Frida Kahlo, Appearances Can Be Deceiving, n.d.; Charcoal and colored pencil on paper; Collection of Museo Frida Kahlo; © Banco de Mexico Diego Rivera Frida Kahlo Museums Trust, Mexico, D.F. / Artists Rights Society (ARS), New York

Frida Kahlo: Appearances Can Be Deceiving opens today at the Brooklyn Museum—the largest U.S. exhibition of the artist’s work in a decade.

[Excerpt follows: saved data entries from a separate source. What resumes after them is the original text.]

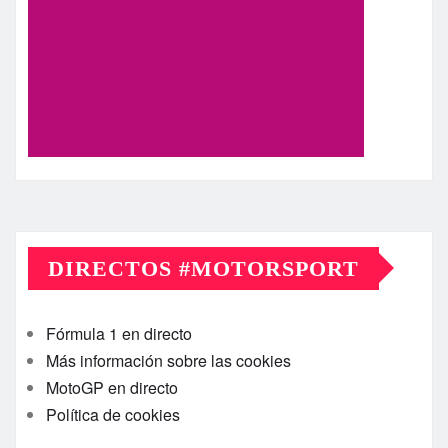
DIRECTOS #MOTORSPORT
Fórmula 1 en directo
Más información sobre las cookies
MotoGP en directo
Política de cookies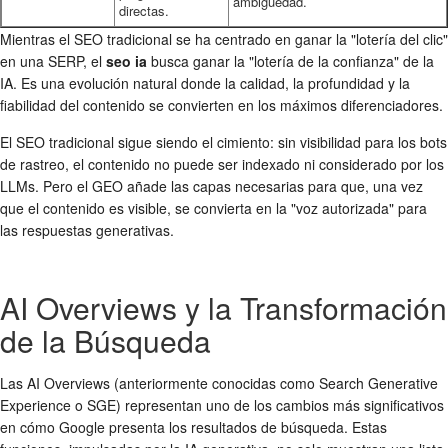
ambigüedad.
directas.
Mientras el SEO tradicional se ha centrado en ganar la "lotería del clic"
en una SERP, el
seo ia
busca ganar la "lotería de la confianza" de la
IA. Es una evolución natural donde la calidad, la profundidad y la
fiabilidad del contenido se convierten en los máximos diferenciadores.
El SEO tradicional sigue siendo el cimiento: sin visibilidad para los bots
de rastreo, el contenido no puede ser indexado ni considerado por los
LLMs. Pero el GEO añade las capas necesarias para que, una vez
que el contenido es visible, se convierta en la "voz autorizada" para
las respuestas generativas.
AI Overviews y la Transformación
de la Búsqueda
Las AI Overviews (anteriormente conocidas como Search Generative
Experience o SGE) representan uno de los cambios más significativos
en cómo Google presenta los resultados de búsqueda. Estas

The show is the first to include many personal items from Casa Azul, her home-turned-museum in Mexico City, that were rediscovered in 2004. “The objects shed new light on how Kahlo crafted her appearance and shaped her personal and public identity to reflect her cultural heritage and political beliefs, while also addressing and incorporating her physical disabilities.”

Tracy Emin’s new exhibition, A Fortnight of Tears, opened at London’s White Cube gallery this week. An expansive show that includes sculpture, neon, painting, film, photography, and drawing, her works “cover the whole spectrum from loss and pathos to anger, and love.” Emin talked candidly to the Art Newspaper Weekly podcast about the difficult events that inspired the material. “I’ve never been so honest,” she said.

—Alicia Gregory is the assistant editor at the National Museum of Women in the Arts.